Relevanz für Immobilienverkauf und Wertermittlung
Unabhängig davon, ob das GEG 2026 reformiert wird, ist die Heizung ein zentraler Verhandlungshebel im Verkauf. Käufer achten besonders auf Alter, Zustand und Effizienz der Anlage, auf dokumentierte Verbrauchswerte, Wartungsnachweise, den Modernisierungsstand wie z. B. Dämmung, Fenster, Regelungstechnik sowie auf realistische Umrüstoptionen und die Förderfähigkeit. Praxis-Tipp für Verkäufer 2026: Stellen Sie die Heizungsdaten strukturiert zusammen.
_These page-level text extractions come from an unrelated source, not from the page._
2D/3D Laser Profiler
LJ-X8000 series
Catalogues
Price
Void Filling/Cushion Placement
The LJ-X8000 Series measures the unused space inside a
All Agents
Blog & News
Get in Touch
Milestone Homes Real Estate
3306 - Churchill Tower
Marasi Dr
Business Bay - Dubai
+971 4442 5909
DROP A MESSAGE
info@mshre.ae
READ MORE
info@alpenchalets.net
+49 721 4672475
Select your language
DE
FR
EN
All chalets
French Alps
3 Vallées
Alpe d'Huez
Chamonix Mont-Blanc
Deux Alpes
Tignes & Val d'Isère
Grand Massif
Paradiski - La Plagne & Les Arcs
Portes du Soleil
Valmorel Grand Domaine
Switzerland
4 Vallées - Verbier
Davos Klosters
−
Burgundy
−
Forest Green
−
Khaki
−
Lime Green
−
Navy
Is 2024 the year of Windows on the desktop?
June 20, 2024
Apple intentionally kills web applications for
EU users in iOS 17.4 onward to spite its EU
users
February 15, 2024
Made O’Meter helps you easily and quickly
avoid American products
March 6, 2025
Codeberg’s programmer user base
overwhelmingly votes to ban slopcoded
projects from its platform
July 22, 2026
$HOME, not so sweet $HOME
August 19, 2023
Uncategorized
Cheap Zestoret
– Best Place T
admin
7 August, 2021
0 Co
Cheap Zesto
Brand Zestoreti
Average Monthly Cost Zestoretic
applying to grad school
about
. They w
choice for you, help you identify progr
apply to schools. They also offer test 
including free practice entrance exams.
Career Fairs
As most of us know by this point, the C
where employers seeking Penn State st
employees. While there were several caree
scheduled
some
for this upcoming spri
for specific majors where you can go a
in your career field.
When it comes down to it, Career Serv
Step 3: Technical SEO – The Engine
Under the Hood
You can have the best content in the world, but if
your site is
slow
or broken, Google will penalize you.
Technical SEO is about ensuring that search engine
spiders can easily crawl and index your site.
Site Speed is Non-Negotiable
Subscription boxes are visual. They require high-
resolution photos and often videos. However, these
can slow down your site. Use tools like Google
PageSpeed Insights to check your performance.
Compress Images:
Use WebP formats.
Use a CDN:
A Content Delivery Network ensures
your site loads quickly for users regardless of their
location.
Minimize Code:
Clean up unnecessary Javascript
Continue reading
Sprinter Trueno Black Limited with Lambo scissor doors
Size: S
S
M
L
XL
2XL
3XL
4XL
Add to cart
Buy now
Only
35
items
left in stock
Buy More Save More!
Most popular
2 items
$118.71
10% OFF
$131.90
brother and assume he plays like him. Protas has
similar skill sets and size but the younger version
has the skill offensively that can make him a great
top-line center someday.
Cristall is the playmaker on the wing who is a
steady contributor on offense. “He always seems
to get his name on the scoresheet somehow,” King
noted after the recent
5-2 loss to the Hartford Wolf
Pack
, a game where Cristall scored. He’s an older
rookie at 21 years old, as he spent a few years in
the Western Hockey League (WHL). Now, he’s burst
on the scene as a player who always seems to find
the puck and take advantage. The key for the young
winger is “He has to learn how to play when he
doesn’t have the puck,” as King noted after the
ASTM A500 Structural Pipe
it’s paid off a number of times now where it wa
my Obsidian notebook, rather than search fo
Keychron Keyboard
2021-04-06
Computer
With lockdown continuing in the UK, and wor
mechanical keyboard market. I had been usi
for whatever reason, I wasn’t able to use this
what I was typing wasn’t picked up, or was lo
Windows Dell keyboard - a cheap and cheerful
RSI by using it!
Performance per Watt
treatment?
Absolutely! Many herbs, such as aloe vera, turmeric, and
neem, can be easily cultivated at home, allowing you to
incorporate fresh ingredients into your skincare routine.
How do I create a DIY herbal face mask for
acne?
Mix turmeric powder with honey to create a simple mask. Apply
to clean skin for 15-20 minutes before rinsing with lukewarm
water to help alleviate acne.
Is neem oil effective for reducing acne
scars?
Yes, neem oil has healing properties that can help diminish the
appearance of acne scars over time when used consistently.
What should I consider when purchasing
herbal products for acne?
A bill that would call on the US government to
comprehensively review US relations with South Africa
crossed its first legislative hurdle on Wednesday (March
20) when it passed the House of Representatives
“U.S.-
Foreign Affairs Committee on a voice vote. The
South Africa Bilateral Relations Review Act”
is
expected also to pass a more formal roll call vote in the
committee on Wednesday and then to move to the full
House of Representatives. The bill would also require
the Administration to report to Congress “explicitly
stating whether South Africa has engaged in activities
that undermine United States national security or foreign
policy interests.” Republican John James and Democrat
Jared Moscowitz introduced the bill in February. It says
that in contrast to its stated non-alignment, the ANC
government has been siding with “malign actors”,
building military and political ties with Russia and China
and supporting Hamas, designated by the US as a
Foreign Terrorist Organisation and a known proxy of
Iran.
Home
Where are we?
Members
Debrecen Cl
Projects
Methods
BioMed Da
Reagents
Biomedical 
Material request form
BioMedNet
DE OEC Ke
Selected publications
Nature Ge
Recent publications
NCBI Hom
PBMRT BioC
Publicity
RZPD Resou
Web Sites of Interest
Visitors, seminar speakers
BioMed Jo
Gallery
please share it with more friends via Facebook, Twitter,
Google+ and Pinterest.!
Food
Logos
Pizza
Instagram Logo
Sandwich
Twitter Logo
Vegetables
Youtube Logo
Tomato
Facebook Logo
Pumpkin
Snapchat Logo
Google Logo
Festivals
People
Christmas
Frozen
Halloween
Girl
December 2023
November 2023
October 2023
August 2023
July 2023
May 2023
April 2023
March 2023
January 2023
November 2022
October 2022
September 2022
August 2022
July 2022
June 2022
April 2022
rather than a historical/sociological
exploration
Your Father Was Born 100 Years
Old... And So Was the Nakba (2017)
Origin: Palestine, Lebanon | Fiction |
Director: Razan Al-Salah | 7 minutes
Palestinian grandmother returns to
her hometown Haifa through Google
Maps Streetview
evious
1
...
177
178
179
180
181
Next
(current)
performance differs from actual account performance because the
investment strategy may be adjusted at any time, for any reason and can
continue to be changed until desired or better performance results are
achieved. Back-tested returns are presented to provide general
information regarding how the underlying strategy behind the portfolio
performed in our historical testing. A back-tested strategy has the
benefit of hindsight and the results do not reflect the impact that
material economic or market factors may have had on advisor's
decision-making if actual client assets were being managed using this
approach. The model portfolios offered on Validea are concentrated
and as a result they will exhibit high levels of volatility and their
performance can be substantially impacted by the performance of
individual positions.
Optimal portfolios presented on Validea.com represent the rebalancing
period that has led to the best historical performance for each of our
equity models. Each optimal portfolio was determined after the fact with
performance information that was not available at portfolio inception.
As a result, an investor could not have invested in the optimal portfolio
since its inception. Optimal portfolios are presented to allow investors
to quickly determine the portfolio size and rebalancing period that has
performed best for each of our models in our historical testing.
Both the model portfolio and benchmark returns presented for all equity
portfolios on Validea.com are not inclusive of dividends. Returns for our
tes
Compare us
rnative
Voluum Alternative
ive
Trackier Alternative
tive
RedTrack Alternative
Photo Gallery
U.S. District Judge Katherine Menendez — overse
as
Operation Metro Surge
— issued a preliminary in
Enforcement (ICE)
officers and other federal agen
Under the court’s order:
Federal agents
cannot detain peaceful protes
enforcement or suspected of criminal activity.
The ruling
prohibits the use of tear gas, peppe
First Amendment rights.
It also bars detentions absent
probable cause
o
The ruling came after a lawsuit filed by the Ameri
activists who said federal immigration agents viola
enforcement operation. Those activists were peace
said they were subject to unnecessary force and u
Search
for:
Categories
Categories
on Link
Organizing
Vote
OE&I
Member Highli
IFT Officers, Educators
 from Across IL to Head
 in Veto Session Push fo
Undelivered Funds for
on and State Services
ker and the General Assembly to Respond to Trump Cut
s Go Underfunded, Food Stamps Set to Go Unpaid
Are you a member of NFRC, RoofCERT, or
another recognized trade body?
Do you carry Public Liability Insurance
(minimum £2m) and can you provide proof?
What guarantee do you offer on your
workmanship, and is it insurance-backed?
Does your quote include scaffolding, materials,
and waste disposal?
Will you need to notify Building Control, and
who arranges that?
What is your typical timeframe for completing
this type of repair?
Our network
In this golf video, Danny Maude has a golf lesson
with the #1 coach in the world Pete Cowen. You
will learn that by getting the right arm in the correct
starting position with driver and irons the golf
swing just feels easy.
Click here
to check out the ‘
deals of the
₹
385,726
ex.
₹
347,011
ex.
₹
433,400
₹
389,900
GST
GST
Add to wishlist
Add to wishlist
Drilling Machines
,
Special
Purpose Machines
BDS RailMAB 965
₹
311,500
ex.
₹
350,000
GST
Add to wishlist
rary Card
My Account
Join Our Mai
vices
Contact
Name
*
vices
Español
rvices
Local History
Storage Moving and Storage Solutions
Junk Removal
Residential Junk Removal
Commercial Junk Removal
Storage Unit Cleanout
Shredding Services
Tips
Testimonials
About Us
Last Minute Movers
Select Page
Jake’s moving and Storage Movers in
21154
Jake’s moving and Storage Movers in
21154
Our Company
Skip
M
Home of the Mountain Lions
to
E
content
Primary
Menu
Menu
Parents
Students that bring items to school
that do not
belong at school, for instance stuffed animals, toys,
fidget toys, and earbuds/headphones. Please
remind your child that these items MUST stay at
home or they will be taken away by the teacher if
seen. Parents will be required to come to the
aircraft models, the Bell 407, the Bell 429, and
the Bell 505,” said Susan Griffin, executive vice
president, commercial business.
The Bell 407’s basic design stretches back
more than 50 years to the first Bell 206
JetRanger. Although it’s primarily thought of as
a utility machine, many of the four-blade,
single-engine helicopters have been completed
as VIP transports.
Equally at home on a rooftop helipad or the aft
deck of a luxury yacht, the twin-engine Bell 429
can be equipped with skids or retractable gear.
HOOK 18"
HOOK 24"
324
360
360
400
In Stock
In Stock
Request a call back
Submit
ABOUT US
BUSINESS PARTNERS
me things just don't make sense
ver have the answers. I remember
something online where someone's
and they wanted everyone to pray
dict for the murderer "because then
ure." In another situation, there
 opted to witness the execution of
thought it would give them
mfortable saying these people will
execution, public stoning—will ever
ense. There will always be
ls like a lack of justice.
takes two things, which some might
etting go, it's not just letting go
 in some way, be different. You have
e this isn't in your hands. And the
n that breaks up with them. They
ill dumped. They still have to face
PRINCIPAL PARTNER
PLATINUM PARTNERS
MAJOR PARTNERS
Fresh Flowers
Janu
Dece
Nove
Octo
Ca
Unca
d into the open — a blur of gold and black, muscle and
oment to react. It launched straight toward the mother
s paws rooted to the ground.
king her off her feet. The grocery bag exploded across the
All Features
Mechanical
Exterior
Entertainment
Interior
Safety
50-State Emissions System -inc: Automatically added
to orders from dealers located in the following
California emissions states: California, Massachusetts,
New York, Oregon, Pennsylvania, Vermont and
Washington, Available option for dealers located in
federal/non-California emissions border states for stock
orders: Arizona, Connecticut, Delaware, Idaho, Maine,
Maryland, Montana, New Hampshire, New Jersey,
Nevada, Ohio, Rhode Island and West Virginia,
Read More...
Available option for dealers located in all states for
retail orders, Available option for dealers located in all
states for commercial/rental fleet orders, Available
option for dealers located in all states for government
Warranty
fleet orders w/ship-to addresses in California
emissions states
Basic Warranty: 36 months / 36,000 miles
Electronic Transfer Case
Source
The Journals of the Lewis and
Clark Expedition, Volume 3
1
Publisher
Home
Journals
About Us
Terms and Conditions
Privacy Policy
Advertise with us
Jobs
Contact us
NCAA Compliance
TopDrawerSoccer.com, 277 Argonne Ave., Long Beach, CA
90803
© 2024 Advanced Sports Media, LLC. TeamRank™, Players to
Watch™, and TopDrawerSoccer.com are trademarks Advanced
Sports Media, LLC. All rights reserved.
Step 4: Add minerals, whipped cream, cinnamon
Baujahr, Typ, Wartungen, Verbrauch, Schornsteinfegerprotokolle und bereiten Sie bei älteren Anlagen mindestens ein belastbares Angebot beziehungsweise einen Optionenvergleich mit Wärmepumpe/Fernwärme/Hybridheizung vor, denn Transparenz reduziert Sicherheitsabschläge und stärkt die Preisargumentation.
Gilt die 65-%-Regel im GEG 2026 noch?
Ja, solange keine Reform beschlossen und in Kraft ist, gilt weiterhin das GEG 2024, einschließlich der Grundvorgabe, dass beim Einbau einer neuen Heizung die Wärmeversorgung grundsätzlich zu mindestens 65 % aus erneuerbaren Energien erfolgen soll, jedoch mit Übergangsregelungen und je nach Gebäudeart, Standort und kommunaler Wärmeplanung.
Muss ich eine funktionierende Heizung austauschen?
Nach aktueller Einordnung wird betont, dass es keine Pflicht geben soll, funktionierende Bestandsheizungen auszutauschen. Bis zur Gesetzesänderung gilt aber die bestehende GEG-Systematik.
Was ist die Bio-Treppe bzw. Grüngasquote?
Gemeint ist eine Verlagerung von Klimaschutzauflagen auf die Brennstoffseite: steigende Anteile klimafreundlicher Gase (z. B. Biomethan) sollen fossile Systeme schrittweise grüner machen.
Darf ich dann 2026 wieder eine Gas- oder Ölheizung einbauen?
Politisch wird kommuniziert, dass alle Heizungsarten wieder möglich sein sollen und es keine Austauschpflicht für funktionierende Bestandsanlagen geben soll. Bis zur tatsächlichen Gesetzesänderung gilt jedoch weiterhin das GEG 2024 mit seinen Vorgaben und Optionen.